GitHub - pocketpy/cTensor: Portable Tensor Library with Automatic Differentiation in Modern C

A lightweight neural network library written in C11 for embedded systems.

Overview

cTensor is a compact tensor computation library designed for small client-side devices, such as mobile phones and microcontrollers. The library implements automatic differentiation and dynamic compute graph functionality, allowing for efficient training and deployment of neural networks on resource-constrained devices.

This library was developed as part of GSoC 2025 and has been successfully validated on ARM Cortex-M3 microcontrollers, achieving 90% classification accuracy on the Iris dataset in a bare-metal environment.

Features

Core Infrastructure

Lightweight C11 Implementation: Minimal dependencies for wide compatibility
Automatic Differentiation Framework: Complete gradient computation with backward pass
Dynamic Compute Graph: Efficient computation flow with gradient tracking
Pool-based Memory Management: Efficient memory allocation system for embedded devices

Tensor Operations

Basic Arithmetic: add, subtract, multiply, divide, power (both tensor-tensor and tensor-scalar)
Unary Operations: negation, absolute value, square, reciprocal
Matrix Operations: matrix multiplication, transpose
Mathematical Functions: logarithm, exponential, sine, cosine, tangent
Shape Operations: unsqueeze, detach
Broadcasting: Element-wise broadcasting for operations on tensors with different shapes

Reduction Operations

Sum: All elements or along specific dimension
Mean: All elements or along specific dimension
Max/Min: All elements or along dimension with indices
Argmax: Find indices of maximum values

Neural Network Components

Layers: Linear (fully connected) layer
Activation Functions: ReLU, Sigmoid, Tanh, ELU, SELU, Softmax
Loss Functions: Cross-entropy, Softmax Cross-entropy, MSE, MAE, Huber Loss
Weight Initialization: Glorot/Xavier initialization

Optimizers

SGD: Stochastic Gradient Descent with momentum
Adam: Adaptive moment estimation
RMSProp: Root Mean Square Propagation
AdaGrad: Adaptive Gradient Algorithm
Features: Weight decay support for all optimizers

Training Utilities

Gradient Clipping: By norm, value, range, positive/negative values
Evaluation Mode: Disable gradient computation for inference
Dataset Utilities: Normalization, shuffling

Validation

cTensor has been successfully deployed and tested on:

ARM Cortex-M3 (STM32F103ZE) using Keil MDK simulation
Task: Neural network classification on Iris dataset
Result: 90% accuracy matching desktop performance
Complete validation project: cTensor_Cortex_SIM

Getting Started

Prerequisites

C Compiler with C11 support (GCC, Clang)
CMake (3.10+) for build configuration
Math library (automatically linked on non-Windows systems)

Building with CMake

On Windows:

On Linux/macOS:

mkdir -p build && cd build
cmake ..
cmake --build .
cd ..

Building with Direct Compilation

On Linux/macOS:

On Windows with GCC:

gcc -std=c11 -Iinclude -O0 -Wfatal-errors -g -DDEBUG -lm src/nn.c src/operator.c src/basic.c src/iris_dataset.c src/context.c src/pool.c src/utils.c src/common/vector.c src/optimizer/sgd.c src2/main.c -o main

and run main.exe from root directory

Testing the Library

cTensor uses a custom test framework.
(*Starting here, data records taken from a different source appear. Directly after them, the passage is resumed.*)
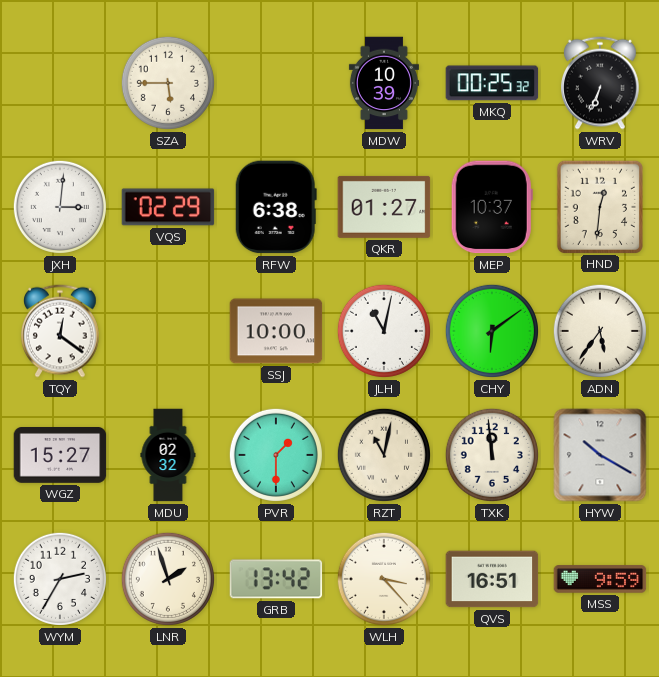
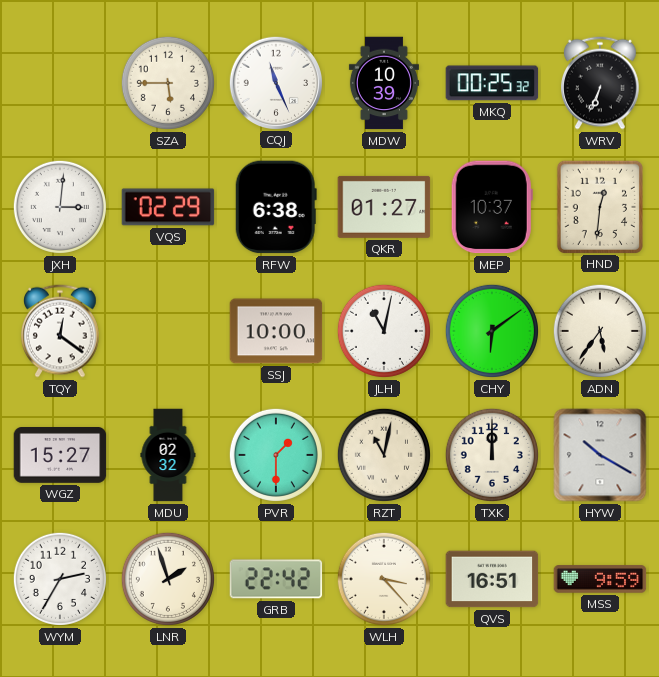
CQJ: none -> 11:26
TXK: 11:59 -> 12:00
GRB: 13:42 -> 22:42
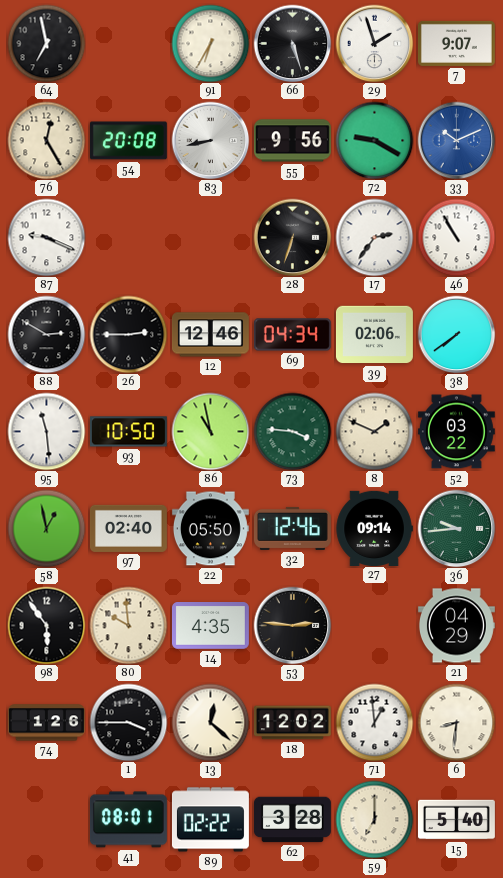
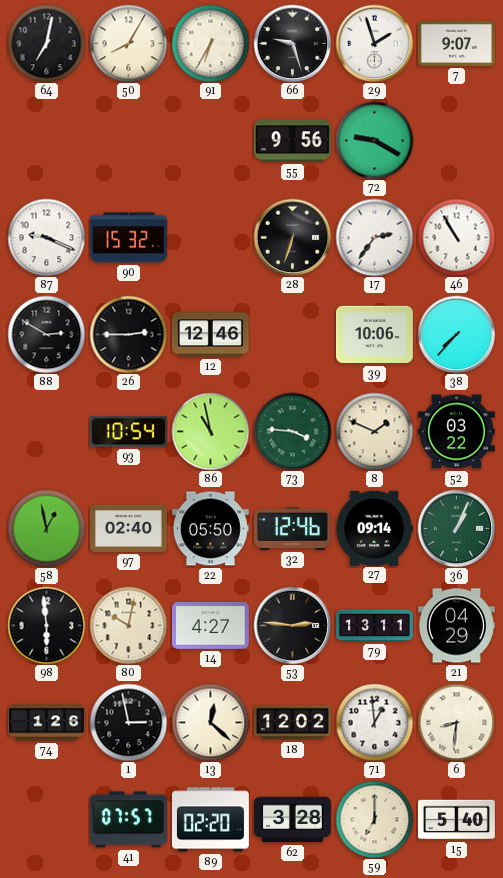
64: 6:58 -> 7:02
50: none -> 8:05
66: 5:27 -> 9:27
76: 12:25 -> none
54: 20:08 -> none
83: 8:43 -> none
33: 10:11 -> none
90: none -> 15:32
69: 04:34 -> none
39: 02:06 -> 10:06
38: 7:39 -> 7:37
95: 11:29 -> none
93: 10:50 -> 10:54
36: 9:44 -> 1:04
98: 5:54 -> 5:59
80: 9:59 -> 10:02
14: 4:35 -> 4:27
79: none -> 13:11
1: 3:45 -> 2:58
41: 08:01 -> 07:57
89: 02:22 -> 02:20
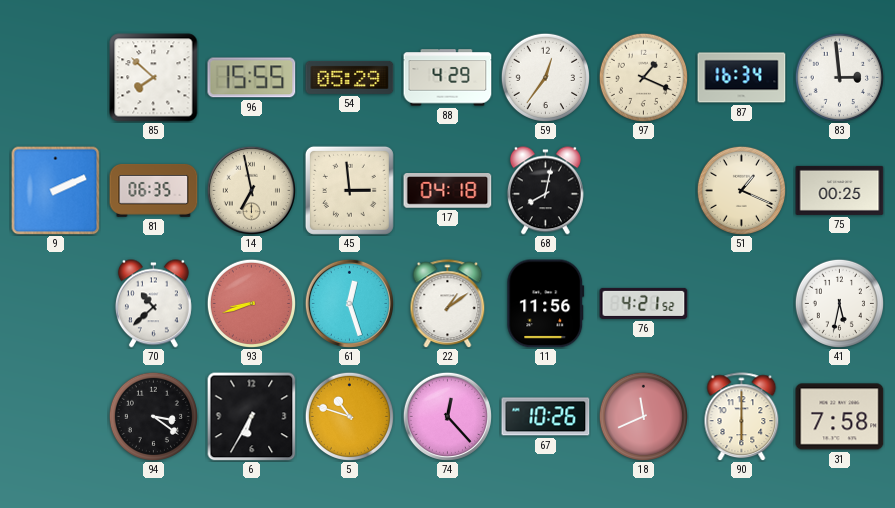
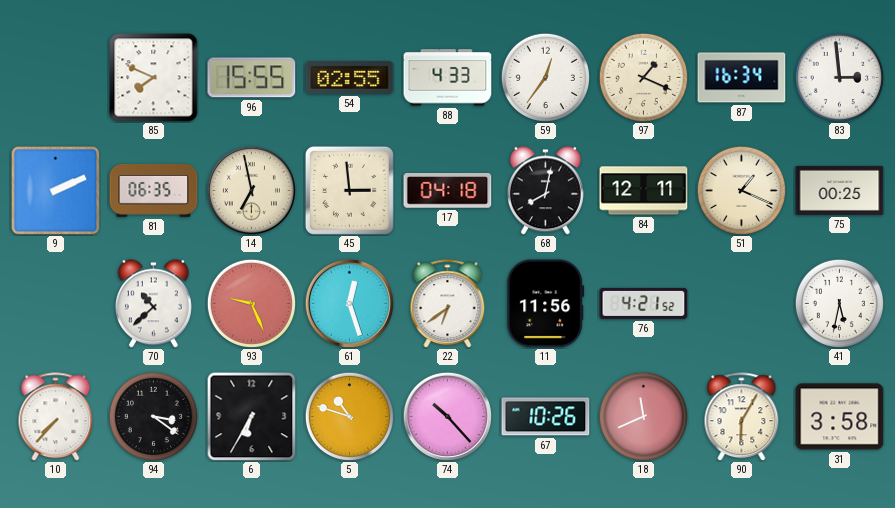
85: 7:52 -> 7:49
54: 05:29 -> 02:55
88: 4:29 -> 4:33
84: none -> 12:11
93: 8:42 -> 9:26
22: 1:09 -> 6:39
10: none -> 7:37
74: 12:23 -> 10:23
90: 6:00 -> 6:05
31: 7:58 -> 3:58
To run the tests:

# Build the test executable with CMake
mkdir -p build && cd build
cmake ..
cmake --build .

# Run the tests
./cten_exe

For detailed testing information, refer to Testing Documentation.

Usage Example

Here's a complete example of training a neural network to predict sine wave values with noise:

#include "cten.h"
#include <stdio.h>
#include <stdlib.h>
#include <math.h>

// Define memory pools
enum MemoryPoolIds {
    PoolId_Default = 0,
    PoolId_Model = 1,
    PoolId_Optimizer = 2,
};

// Define the model structure
typedef struct {
    Tensor w1, b1;
    Tensor w2, b2;
    Tensor w3, b3;
} Model;

// Forward pass for the model
Tensor Model_forward(Model* model, Tensor x) {
    x = nn_linear(x, model->w1, model->b1);
    x = nn_elu(x, 1.0f);
    x = nn_linear(x, model->w2, model->b2);
    x = nn_elu(x, 1.0f);
    x = nn_linear(x, model->w3, model->b3);
    return x;
}

int main() {
    cten_initilize();

    // Generate sine wave data
    int n_samples = 2048;
    float* x_data = malloc(n_samples * sizeof(float));
    float* y_data = malloc(n_samples * sizeof(float));
    // ... (data generation logic) ...

    // Create model and allocate in its own memory pool
    Model model;
    cten_begin_malloc(PoolId_Model);
    model.w1 = Glorot_init((TensorShape){1, 64}, true);
    model.b1 = Tensor_zeros((TensorShape){1, 64}, true);
    model.w2 = Glorot_init((TensorShape){64, 32}, true);
    model.b2 = Tensor_zeros((TensorShape){1, 32}, true);
    model.w3 = Glorot_init((TensorShape){32, 1}, true);
    model.b3 = Tensor_zeros((TensorShape){1, 1}, true);
    cten_end_malloc();

    // Create optimizer
    float learning_rate = 0.01f;
    cten_begin_malloc(PoolId_Optimizer);
    optim_adam* optimizer = optim_adam_new(6, (Tensor*)&model, learning_rate, 0.9f, 0.999f, 1e-8f, 0.0f);
    cten_end_malloc();

    // Training loop
    int batch_size = 64;
    for (int epoch = 0; epoch < 200; epoch++) {
        // ... (training logic with batching, loss calculation, backpropagation) ...
        
        cten_begin_malloc(PoolId_Default); // for temporary tensors in each step

        // ... create input and y_true tensors ...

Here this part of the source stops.